Chignamazatl, Sierra Norte, Puebla, Mexico

A conversation with Alessandro Questa and Amanda Piña on practices of embodying the mountain in indigenous, folkloric and contemporary dance practices, thinking of Ecosomatics and choreography as tools for establishing and visualizing socio-environmental relations.

Alessandro Questa is ethnologist by the National School of Anthropology and History, holds a master in Social Anthropology by the national Autonomous University of Mexico, Master in Arts and PhD in Anthropology by the University of Virginia. He is interested in understanding various transformations and imaginaries around the uncertain futures proposed by the so-called Anthropocene. He focuses on the Ethnographic study of Indigenous ecologies at their intersection with multifarious effects of Global Climate Change as well as geo-capitalism and extractivist industry for Masewal indigenous communities in the northern highlands of Puebla, México. He explores how certain traditional dances stand as technologies to visualize and intervene socio-environmental relations.
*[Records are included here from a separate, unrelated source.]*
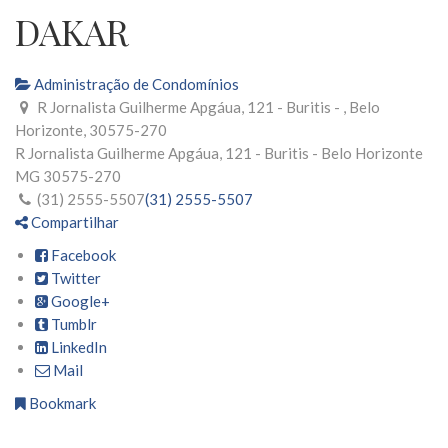
DAKAR
Administração de Condomínios
R Jornalista Guilherme Apgáua, 121 - Buritis - , Belo
Horizonte, 30575-270
R Jornalista Guilherme Apgáua, 121 - Buritis -
Belo Horizonte
MG
30575-270
(31) 2555-5507
(31) 2555-5507
Compartilhar
Facebook
Twitter
Google+
Tumblr
LinkedIn
Mail
Bookmark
Chignamazatl is located in the Northern Highlands of Puebla, Mexico. The Chignamazatl Mountain has been revered and embodied by Masewal populations, Nahuatl speaking, for 4.000 years. The name of the mountain translates as nine deer from Nahuatl; it is a site for offerings and the protagonist of dances which embody the mountain spirits through ritual choreographies.

This talk was published in 2021.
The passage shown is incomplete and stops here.